**What to work on:** Copy out the records that appear below, exactly as each one reads.

**Source records:**
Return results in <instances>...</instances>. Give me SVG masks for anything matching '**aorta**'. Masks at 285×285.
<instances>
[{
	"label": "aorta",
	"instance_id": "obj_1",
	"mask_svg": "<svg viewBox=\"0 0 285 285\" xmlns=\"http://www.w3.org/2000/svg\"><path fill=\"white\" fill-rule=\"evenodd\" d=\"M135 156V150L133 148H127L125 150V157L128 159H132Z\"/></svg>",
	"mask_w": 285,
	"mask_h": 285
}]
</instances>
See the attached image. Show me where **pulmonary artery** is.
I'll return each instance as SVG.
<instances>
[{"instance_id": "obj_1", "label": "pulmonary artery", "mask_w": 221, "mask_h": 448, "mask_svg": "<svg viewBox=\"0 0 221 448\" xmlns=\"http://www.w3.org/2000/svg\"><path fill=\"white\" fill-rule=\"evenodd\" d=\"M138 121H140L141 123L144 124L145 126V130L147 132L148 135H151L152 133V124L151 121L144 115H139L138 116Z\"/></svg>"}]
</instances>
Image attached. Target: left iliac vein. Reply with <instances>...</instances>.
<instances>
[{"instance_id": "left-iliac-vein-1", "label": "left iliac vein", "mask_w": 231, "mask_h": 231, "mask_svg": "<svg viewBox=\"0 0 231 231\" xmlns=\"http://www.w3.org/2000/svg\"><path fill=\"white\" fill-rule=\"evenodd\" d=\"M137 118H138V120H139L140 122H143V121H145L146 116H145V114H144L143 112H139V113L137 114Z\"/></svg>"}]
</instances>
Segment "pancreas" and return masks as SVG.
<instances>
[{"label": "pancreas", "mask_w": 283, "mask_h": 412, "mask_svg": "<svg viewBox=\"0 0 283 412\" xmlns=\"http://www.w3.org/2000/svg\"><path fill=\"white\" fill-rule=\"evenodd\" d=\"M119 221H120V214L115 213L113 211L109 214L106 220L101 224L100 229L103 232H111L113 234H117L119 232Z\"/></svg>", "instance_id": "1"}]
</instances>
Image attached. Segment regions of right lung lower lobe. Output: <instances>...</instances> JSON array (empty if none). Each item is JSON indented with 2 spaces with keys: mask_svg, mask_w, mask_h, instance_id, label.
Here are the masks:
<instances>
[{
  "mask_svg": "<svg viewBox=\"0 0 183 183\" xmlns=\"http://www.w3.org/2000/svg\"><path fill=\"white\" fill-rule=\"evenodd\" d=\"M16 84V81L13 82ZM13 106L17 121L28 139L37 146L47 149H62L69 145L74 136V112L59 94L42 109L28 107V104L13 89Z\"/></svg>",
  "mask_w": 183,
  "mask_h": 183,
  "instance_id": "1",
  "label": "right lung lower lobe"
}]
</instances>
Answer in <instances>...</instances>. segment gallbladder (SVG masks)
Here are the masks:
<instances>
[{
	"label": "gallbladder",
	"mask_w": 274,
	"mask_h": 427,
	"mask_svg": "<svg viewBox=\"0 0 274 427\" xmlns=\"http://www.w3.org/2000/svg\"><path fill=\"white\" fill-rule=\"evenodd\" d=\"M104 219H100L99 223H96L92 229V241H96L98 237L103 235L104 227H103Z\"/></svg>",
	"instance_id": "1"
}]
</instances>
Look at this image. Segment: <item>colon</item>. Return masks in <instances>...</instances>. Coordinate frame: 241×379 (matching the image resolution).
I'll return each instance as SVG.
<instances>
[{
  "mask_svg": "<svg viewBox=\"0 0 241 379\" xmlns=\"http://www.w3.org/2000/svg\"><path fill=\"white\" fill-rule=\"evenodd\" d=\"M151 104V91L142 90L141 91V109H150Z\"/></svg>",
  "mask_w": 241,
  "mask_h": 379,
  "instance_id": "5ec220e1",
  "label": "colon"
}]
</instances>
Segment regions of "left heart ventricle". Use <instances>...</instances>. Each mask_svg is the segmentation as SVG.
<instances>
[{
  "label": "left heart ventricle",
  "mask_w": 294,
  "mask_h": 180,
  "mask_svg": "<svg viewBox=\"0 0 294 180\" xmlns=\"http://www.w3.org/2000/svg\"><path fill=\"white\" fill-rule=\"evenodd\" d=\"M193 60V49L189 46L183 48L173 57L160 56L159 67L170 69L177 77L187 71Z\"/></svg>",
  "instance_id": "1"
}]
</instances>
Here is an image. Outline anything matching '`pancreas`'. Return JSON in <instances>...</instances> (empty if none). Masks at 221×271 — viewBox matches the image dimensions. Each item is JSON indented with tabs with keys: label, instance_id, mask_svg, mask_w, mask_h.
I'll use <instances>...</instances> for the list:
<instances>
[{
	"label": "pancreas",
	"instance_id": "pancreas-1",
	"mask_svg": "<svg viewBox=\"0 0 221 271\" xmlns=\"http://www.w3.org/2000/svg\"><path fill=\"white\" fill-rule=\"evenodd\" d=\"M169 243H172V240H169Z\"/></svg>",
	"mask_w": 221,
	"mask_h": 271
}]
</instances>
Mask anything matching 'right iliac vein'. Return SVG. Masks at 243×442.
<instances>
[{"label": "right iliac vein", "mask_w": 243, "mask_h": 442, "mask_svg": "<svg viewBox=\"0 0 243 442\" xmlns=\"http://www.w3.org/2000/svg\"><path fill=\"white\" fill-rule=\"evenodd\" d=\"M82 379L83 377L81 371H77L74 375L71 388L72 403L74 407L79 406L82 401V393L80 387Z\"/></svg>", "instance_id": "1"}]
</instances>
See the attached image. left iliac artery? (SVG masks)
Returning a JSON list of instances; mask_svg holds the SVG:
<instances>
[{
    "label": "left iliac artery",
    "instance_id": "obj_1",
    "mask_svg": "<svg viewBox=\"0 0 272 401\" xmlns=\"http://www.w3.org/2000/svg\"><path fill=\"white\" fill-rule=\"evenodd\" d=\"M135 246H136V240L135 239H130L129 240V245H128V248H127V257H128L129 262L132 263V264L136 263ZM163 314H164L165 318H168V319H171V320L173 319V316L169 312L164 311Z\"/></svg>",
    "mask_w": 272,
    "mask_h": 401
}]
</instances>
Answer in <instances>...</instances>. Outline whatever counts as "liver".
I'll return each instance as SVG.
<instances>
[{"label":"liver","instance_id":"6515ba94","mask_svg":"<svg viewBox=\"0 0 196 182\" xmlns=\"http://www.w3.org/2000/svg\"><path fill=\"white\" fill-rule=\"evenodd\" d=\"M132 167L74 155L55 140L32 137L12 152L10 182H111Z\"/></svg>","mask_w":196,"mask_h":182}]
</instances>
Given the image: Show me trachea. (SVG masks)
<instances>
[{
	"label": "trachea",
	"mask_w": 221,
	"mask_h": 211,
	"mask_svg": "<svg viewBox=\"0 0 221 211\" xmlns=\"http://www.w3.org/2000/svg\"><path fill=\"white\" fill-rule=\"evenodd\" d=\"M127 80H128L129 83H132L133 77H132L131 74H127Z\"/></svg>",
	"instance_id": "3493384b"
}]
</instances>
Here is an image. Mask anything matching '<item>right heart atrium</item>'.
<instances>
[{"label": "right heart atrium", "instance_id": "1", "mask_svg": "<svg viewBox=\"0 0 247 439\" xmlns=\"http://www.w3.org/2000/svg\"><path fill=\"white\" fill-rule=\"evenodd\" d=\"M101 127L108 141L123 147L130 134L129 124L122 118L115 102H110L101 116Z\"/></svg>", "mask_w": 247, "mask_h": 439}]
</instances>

**Answer below:**
Return results in <instances>...</instances>. Give me SVG masks for anything matching '**aorta**'. Masks at 285×285.
<instances>
[{
	"label": "aorta",
	"instance_id": "obj_1",
	"mask_svg": "<svg viewBox=\"0 0 285 285\" xmlns=\"http://www.w3.org/2000/svg\"><path fill=\"white\" fill-rule=\"evenodd\" d=\"M135 156V150L133 148H127L125 150V157L128 159H132Z\"/></svg>",
	"mask_w": 285,
	"mask_h": 285
}]
</instances>
See the attached image. Show me where **pulmonary artery** is.
I'll return each instance as SVG.
<instances>
[{"instance_id": "obj_1", "label": "pulmonary artery", "mask_w": 221, "mask_h": 448, "mask_svg": "<svg viewBox=\"0 0 221 448\" xmlns=\"http://www.w3.org/2000/svg\"><path fill=\"white\" fill-rule=\"evenodd\" d=\"M138 121H140L141 123L144 124L145 126V130L147 132L148 135H151L152 133V124L151 121L144 115H139L138 116Z\"/></svg>"}]
</instances>
Image attached. Target: left iliac vein. Reply with <instances>...</instances>.
<instances>
[{"instance_id": "left-iliac-vein-1", "label": "left iliac vein", "mask_w": 231, "mask_h": 231, "mask_svg": "<svg viewBox=\"0 0 231 231\" xmlns=\"http://www.w3.org/2000/svg\"><path fill=\"white\" fill-rule=\"evenodd\" d=\"M137 118H138V120H139L140 122H143V121H145L146 116H145V114H144L143 112H139V113L137 114Z\"/></svg>"}]
</instances>
Segment "pancreas" and return masks as SVG.
<instances>
[{"label": "pancreas", "mask_w": 283, "mask_h": 412, "mask_svg": "<svg viewBox=\"0 0 283 412\" xmlns=\"http://www.w3.org/2000/svg\"><path fill=\"white\" fill-rule=\"evenodd\" d=\"M119 221H120V214L115 213L113 211L109 214L106 220L101 224L100 229L103 232H111L113 234H117L119 232Z\"/></svg>", "instance_id": "1"}]
</instances>
Image attached. Segment regions of right lung lower lobe. Output: <instances>...</instances> JSON array (empty if none). Each item is JSON indented with 2 spaces with keys: mask_svg, mask_w, mask_h, instance_id, label.
Here are the masks:
<instances>
[{
  "mask_svg": "<svg viewBox=\"0 0 183 183\" xmlns=\"http://www.w3.org/2000/svg\"><path fill=\"white\" fill-rule=\"evenodd\" d=\"M16 84V81L13 82ZM13 106L17 121L28 139L37 146L47 149H62L69 145L74 136V112L59 94L42 109L28 107V104L13 89Z\"/></svg>",
  "mask_w": 183,
  "mask_h": 183,
  "instance_id": "1",
  "label": "right lung lower lobe"
}]
</instances>
Answer in <instances>...</instances>. segment gallbladder (SVG masks)
Here are the masks:
<instances>
[{
	"label": "gallbladder",
	"mask_w": 274,
	"mask_h": 427,
	"mask_svg": "<svg viewBox=\"0 0 274 427\" xmlns=\"http://www.w3.org/2000/svg\"><path fill=\"white\" fill-rule=\"evenodd\" d=\"M104 219H100L99 223H96L92 229V241H96L98 237L103 235L104 227H103Z\"/></svg>",
	"instance_id": "1"
}]
</instances>
Look at this image. Segment: <item>colon</item>. Return masks in <instances>...</instances>. Coordinate frame: 241×379 (matching the image resolution).
I'll return each instance as SVG.
<instances>
[{
  "mask_svg": "<svg viewBox=\"0 0 241 379\" xmlns=\"http://www.w3.org/2000/svg\"><path fill=\"white\" fill-rule=\"evenodd\" d=\"M151 104V91L142 90L141 91V109H150Z\"/></svg>",
  "mask_w": 241,
  "mask_h": 379,
  "instance_id": "5ec220e1",
  "label": "colon"
}]
</instances>
Segment regions of "left heart ventricle". Use <instances>...</instances>. Each mask_svg is the segmentation as SVG.
<instances>
[{
  "label": "left heart ventricle",
  "mask_w": 294,
  "mask_h": 180,
  "mask_svg": "<svg viewBox=\"0 0 294 180\" xmlns=\"http://www.w3.org/2000/svg\"><path fill=\"white\" fill-rule=\"evenodd\" d=\"M193 60V49L189 46L183 48L173 57L160 56L159 67L170 69L177 77L187 71Z\"/></svg>",
  "instance_id": "1"
}]
</instances>
Here is an image. Outline anything matching '`pancreas`'. Return JSON in <instances>...</instances> (empty if none). Masks at 221×271 — viewBox matches the image dimensions. Each item is JSON indented with tabs with keys: label, instance_id, mask_svg, mask_w, mask_h.
I'll use <instances>...</instances> for the list:
<instances>
[{
	"label": "pancreas",
	"instance_id": "pancreas-1",
	"mask_svg": "<svg viewBox=\"0 0 221 271\" xmlns=\"http://www.w3.org/2000/svg\"><path fill=\"white\" fill-rule=\"evenodd\" d=\"M169 243H172V240H169Z\"/></svg>",
	"mask_w": 221,
	"mask_h": 271
}]
</instances>
Mask anything matching 'right iliac vein'. Return SVG. Masks at 243×442.
<instances>
[{"label": "right iliac vein", "mask_w": 243, "mask_h": 442, "mask_svg": "<svg viewBox=\"0 0 243 442\" xmlns=\"http://www.w3.org/2000/svg\"><path fill=\"white\" fill-rule=\"evenodd\" d=\"M82 379L83 377L81 371H77L74 375L71 388L72 403L74 407L79 406L82 401V393L80 387Z\"/></svg>", "instance_id": "1"}]
</instances>
See the attached image. left iliac artery? (SVG masks)
Returning a JSON list of instances; mask_svg holds the SVG:
<instances>
[{
    "label": "left iliac artery",
    "instance_id": "obj_1",
    "mask_svg": "<svg viewBox=\"0 0 272 401\" xmlns=\"http://www.w3.org/2000/svg\"><path fill=\"white\" fill-rule=\"evenodd\" d=\"M135 246H136V240L135 239H130L129 240V245H128V248H127V257H128L129 262L132 263V264L136 263ZM163 314H164L165 318H168V319H171V320L173 319V316L169 312L164 311Z\"/></svg>",
    "mask_w": 272,
    "mask_h": 401
}]
</instances>
Answer in <instances>...</instances>. Outline whatever counts as "liver".
I'll return each instance as SVG.
<instances>
[{"label":"liver","instance_id":"6515ba94","mask_svg":"<svg viewBox=\"0 0 196 182\" xmlns=\"http://www.w3.org/2000/svg\"><path fill=\"white\" fill-rule=\"evenodd\" d=\"M132 167L74 155L55 140L32 137L12 152L10 182H111Z\"/></svg>","mask_w":196,"mask_h":182}]
</instances>
Given the image: Show me trachea. (SVG masks)
<instances>
[{
	"label": "trachea",
	"mask_w": 221,
	"mask_h": 211,
	"mask_svg": "<svg viewBox=\"0 0 221 211\" xmlns=\"http://www.w3.org/2000/svg\"><path fill=\"white\" fill-rule=\"evenodd\" d=\"M127 80H128L129 83H132L133 77H132L131 74H127Z\"/></svg>",
	"instance_id": "3493384b"
}]
</instances>
Here is an image. Mask anything matching '<item>right heart atrium</item>'.
<instances>
[{"label": "right heart atrium", "instance_id": "1", "mask_svg": "<svg viewBox=\"0 0 247 439\" xmlns=\"http://www.w3.org/2000/svg\"><path fill=\"white\" fill-rule=\"evenodd\" d=\"M101 127L108 141L123 147L130 134L129 124L122 118L115 102H110L101 116Z\"/></svg>", "mask_w": 247, "mask_h": 439}]
</instances>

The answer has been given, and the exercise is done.